# Yet another thread about JD vs Toro, specifically the 220E vs Toro 1600



## RangersFC (Jul 29, 2019)

I currently have a Swardman, and am considering also picking up a beefy greens mower for my backyard. The Swardman is great for parts of my yard with obstacles, etc. But I find it just is not beefy enough to hold itself in a line when I mow in a larger area. I seems to float on my Tifway 419, if that makes sense, even on a flat surface. My old Tru Cut was beefy and it always stayed in a straight line. I'm going to be using two tools (one beefy and one nimble). Based on what I've researched, I've got it down to the JD 220E and the Toro 1600.

JD220E features I love: 
-Ability to use the electric mower to turn the reel in reverse, so you can backlap using the motor. No need for a drill.
-Ability to remove the reel portion for servicing/grinding, without having to take in the entire unit

But just when I think I've made up my mind, I notice that most of the YouTube enthusiasts I follow seem to have the Toro 1600. I know everyone always says it is a personal preference, but the Toro 1600 seems very popular.

Anyone have (or used) both the 220E and Toro 1600 willing to give me their preference? I don't really need help with the floating head vs non-floating, cut heights, blades #'s, etc. Just need you tell me, all things being equal, that if you had to pick one for a 5,000 sq ft patch of grass, which would you choose? Assuming price and model year is not an issue.

Thanks everyone! This is getting to be an expensive habit


----------



## Jimefam (Jun 22, 2018)

I am very curious on the replies you get. I have wanted for a while to see what differences there are between the brands and why its seems the JDs and toros outnumber the jacobsens 10:1. Have a Jacobsen 526 but its bulky for what ive got and thinking a 22" or even 18" might be better for me so lets see what the pros say.


----------



## Ware (Jan 28, 2017)

I have owned both of those (and had a demo Swardman). I'll circle back and post my thoughts when I get a break.


----------



## MrMeaner (Feb 21, 2017)

Interested in what @Ware has to say as well.

Floating heads on any greens mower with probably float on your bermuda worse than your swardman. A little off topic but similar situation with Triplex greensmowers and the individual reel heads, They are pulled along by a frame from the front. The heads themselves don't weigh much but don't need to on a golf green. Cutting thick bermuda that not pool table flat and the heads bounce around. My Toro 3100d reel heads are heavy as hell and just mash the grass down and cut it...kind of like the Tru-cut example you mentioned. If I ever move to a smaller house, will sell everything and go with a Toro 1600 on a much smaller yard. just my $0.02


----------



## Bean4Me (May 13, 2020)

Wouldn't the 260 be more comparable to the gm1600? I've been reading up a lot, getting myself ready for one. I'm curious to hear the comparison as well.


----------



## AZChemist (Nov 7, 2018)

The E series I've found to lack in power comparison when the reel is engaged. It is still ample but when Taller/thicker grass is met you will observe a slower reel speed.

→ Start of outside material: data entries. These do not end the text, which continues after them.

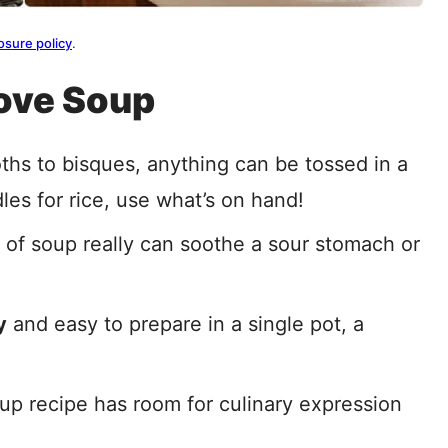
osure policy
.
ove Soup
ths to bisques, anything can be tossed in a
dles for rice, use what’s on hand!
g of soup really can soothe a sour stomach or
y
and easy to prepare in a single pot, a
oup recipe has room for culinary expression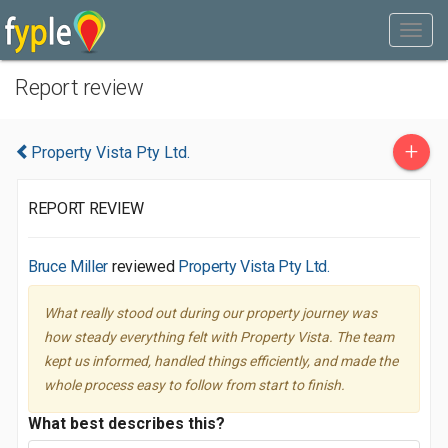
Report review
+
Property Vista Pty Ltd.
REPORT REVIEW
Bruce Miller
reviewed
Property Vista Pty Ltd.
What really stood out during our property journey was
how steady everything felt with Property Vista. The team
kept us informed, handled things efficiently, and made the
whole process easy to follow from start to finish.
What best describes this?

If stuck between which units to purchase I would at least consider comparatively a flex 21 or 2100 vs a 220e.

All great units regardless and comes down to your brand of preference and what platform meets your needs.


----------



## RangersFC (Jul 29, 2019)

Thanks for your input everyone. I understand the 220E and 1600 are in somewhat different categories, they were just the two that kind of popped out in my research. And I've found a couple decently priced ones for sale close to me.

Really looking forward to Ware's thoughts, as he is familiar with all 3 of the mowers I referenced (220E, 1600 and Swardman).


----------



## MasterMech (Sep 24, 2017)

Wow, we are covering a lot of bases here!

The 1600 is going to be less risk as far as cost to repair. Failures in the electric reel drives are expensive! Others with more experience with the electric units may be able to provide insight on how they are getting parts for them and if new is the only option or if used parts are available on the cheap.

Out of curiosity, how is your Swardman configured? Do you have the Reelrollers front roller or the Swardman unit?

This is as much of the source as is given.